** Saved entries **
┄┄┄┄┄┄┄┄┄┄
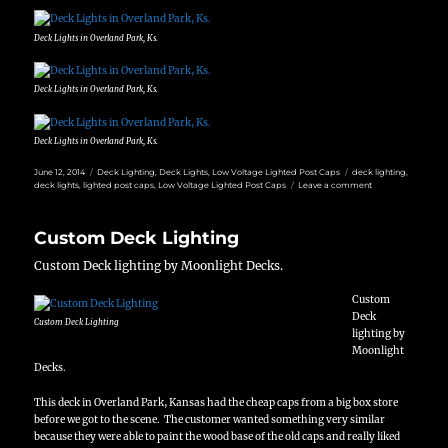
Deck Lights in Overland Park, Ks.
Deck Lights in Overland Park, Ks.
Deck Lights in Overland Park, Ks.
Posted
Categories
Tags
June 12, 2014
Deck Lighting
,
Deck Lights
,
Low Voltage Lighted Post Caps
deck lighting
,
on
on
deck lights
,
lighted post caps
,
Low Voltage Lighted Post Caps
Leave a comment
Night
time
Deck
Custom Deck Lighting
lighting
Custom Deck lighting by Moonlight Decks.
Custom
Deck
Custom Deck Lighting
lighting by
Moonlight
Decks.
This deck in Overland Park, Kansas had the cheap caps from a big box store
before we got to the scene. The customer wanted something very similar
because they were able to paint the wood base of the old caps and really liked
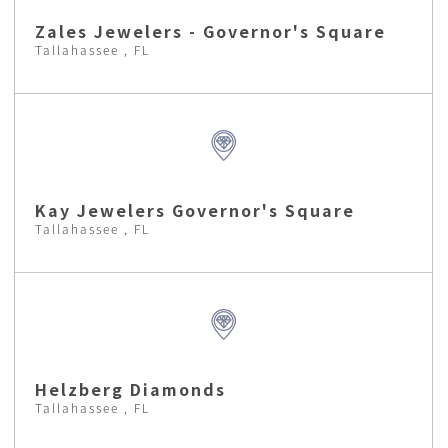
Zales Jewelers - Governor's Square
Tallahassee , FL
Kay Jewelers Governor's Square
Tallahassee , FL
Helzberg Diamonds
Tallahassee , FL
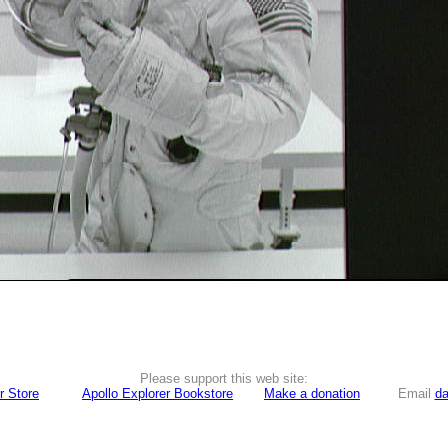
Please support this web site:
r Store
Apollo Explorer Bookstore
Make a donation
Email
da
┄┄┄┄┄┄┄┄┄┄
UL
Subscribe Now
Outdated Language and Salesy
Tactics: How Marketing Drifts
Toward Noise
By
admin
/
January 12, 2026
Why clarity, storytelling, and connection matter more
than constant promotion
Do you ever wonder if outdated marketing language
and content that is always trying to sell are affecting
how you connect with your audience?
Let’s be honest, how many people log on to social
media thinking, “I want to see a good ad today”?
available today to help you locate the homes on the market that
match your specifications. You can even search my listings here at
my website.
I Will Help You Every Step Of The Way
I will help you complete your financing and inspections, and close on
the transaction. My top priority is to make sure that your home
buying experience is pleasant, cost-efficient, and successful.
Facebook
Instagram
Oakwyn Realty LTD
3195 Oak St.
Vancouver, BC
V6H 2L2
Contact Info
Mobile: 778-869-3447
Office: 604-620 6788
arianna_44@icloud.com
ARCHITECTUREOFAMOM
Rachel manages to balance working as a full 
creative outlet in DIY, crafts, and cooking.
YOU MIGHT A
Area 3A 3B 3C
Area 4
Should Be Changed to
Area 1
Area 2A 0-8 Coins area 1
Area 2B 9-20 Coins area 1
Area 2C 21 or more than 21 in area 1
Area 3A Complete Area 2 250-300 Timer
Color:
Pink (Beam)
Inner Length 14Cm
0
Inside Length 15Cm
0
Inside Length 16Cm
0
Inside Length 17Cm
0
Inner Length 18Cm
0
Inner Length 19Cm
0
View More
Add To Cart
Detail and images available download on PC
┄┄┄┄┄┄┄┄┄┄
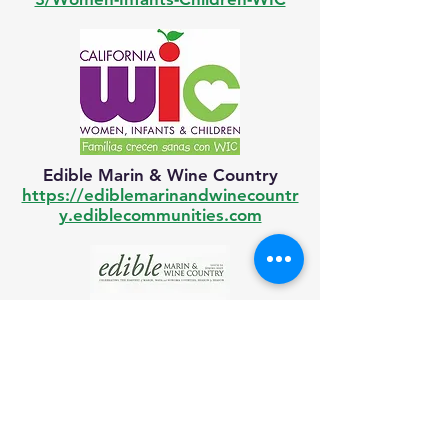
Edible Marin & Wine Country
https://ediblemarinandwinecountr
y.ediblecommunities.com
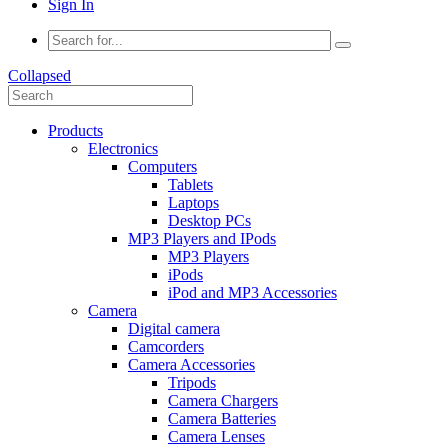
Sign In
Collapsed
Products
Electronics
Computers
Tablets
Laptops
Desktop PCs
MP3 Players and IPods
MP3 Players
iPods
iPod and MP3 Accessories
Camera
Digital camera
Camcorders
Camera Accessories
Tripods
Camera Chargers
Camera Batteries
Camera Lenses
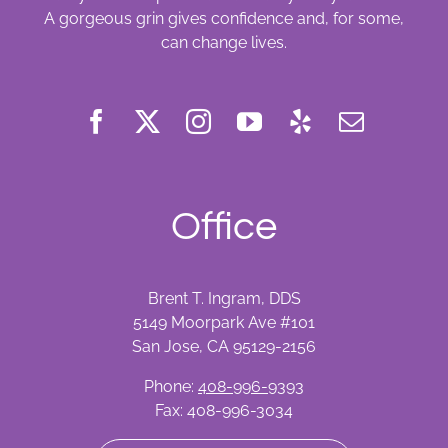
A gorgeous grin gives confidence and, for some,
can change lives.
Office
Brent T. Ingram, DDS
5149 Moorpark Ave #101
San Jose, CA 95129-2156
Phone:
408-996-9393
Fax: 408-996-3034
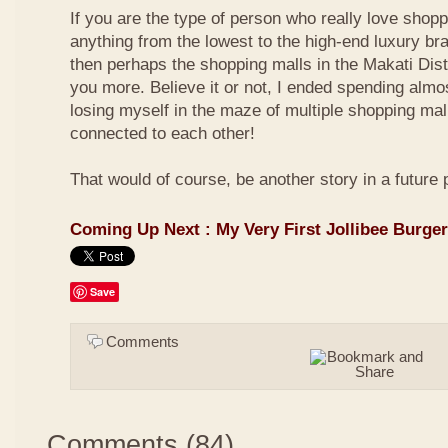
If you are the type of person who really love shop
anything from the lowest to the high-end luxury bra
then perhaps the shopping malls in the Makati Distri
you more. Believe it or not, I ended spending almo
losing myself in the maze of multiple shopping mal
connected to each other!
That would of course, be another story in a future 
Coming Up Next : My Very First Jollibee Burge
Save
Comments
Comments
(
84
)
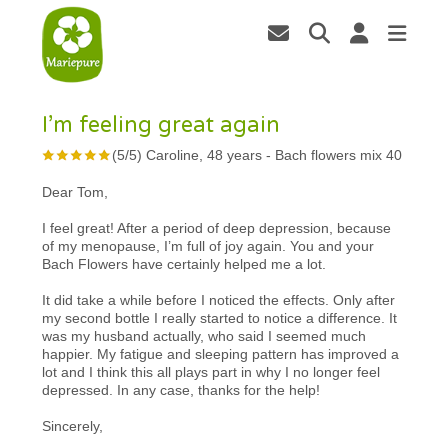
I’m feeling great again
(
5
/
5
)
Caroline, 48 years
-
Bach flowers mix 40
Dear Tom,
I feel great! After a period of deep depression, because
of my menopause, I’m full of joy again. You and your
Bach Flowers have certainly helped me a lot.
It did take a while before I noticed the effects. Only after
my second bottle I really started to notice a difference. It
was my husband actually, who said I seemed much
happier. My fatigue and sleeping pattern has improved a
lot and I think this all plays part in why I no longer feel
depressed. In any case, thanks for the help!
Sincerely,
┄┄┄┄┄┄┄┄┄┄
** TASK REQUIREMENTS **
All lines above that include the word "full" should be located and copied.

** WRITTEN REPLY **
Rachel manages to balance working as a full 
of my menopause, I’m full of joy again. You and your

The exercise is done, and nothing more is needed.